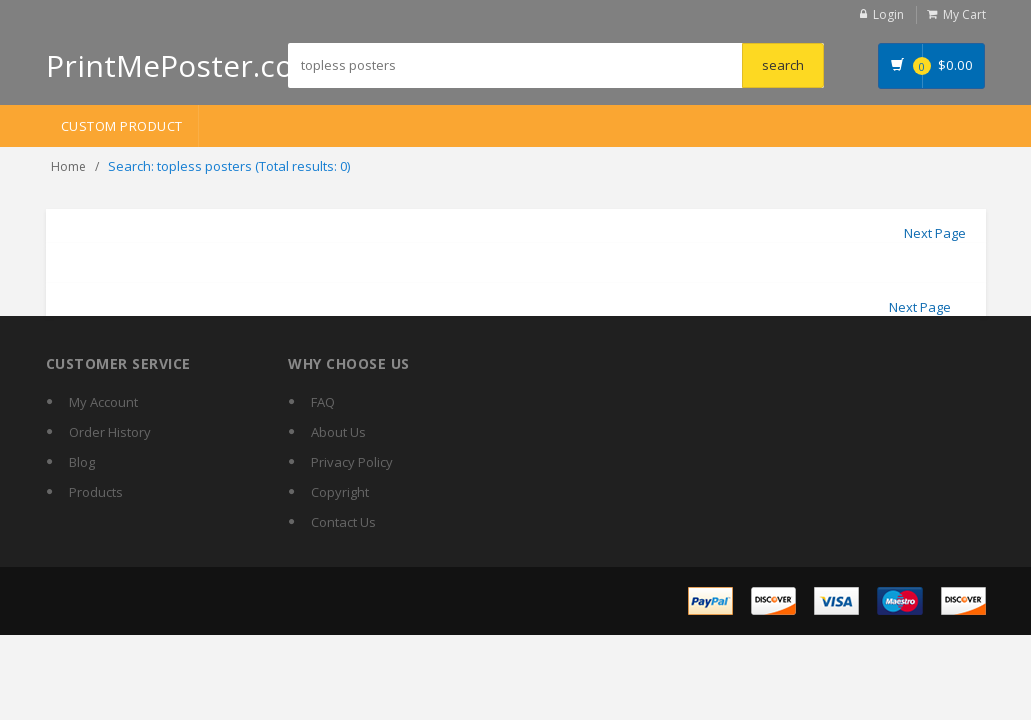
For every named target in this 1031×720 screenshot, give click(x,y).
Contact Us (343, 522)
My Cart (964, 14)
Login (888, 14)
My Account (103, 402)
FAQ (323, 402)
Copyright (340, 492)
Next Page (935, 233)
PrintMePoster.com (183, 65)
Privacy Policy (352, 462)
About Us (338, 432)
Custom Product (122, 126)
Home (68, 166)
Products (96, 492)
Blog (82, 462)
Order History (110, 432)
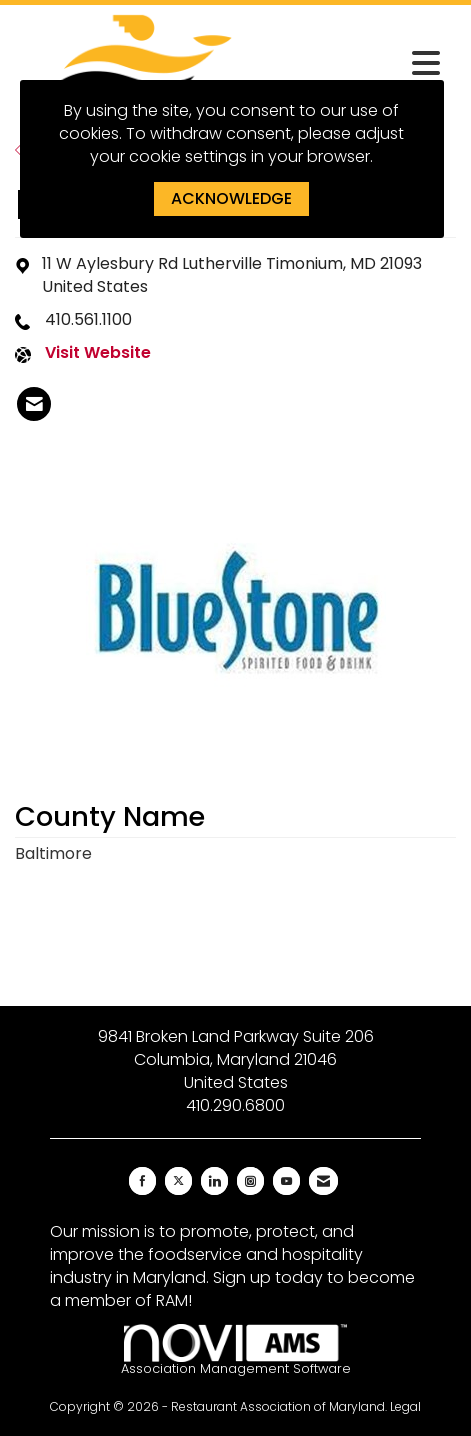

★ ★ ★ ★ ★ ★ ★

◆ **WHAT YOU HAVE TO DO**
The result should be the full material above, word for word, with its pictures omitted.

◆ **SOLUTION TO THIS EXERCISE**
For every named target in this 1031×720 screenshot, give click(x,y).
Contact Us (343, 522)
My Cart (964, 14)
Login (888, 14)
My Account (103, 402)
FAQ (323, 402)
Copyright (340, 492)
Next Page (935, 233)
PrintMePoster.com (183, 65)
Privacy Policy (352, 462)
About Us (338, 432)
Custom Product (122, 126)
Home (68, 166)
Products (96, 492)
Blog (82, 462)
Order History (110, 432)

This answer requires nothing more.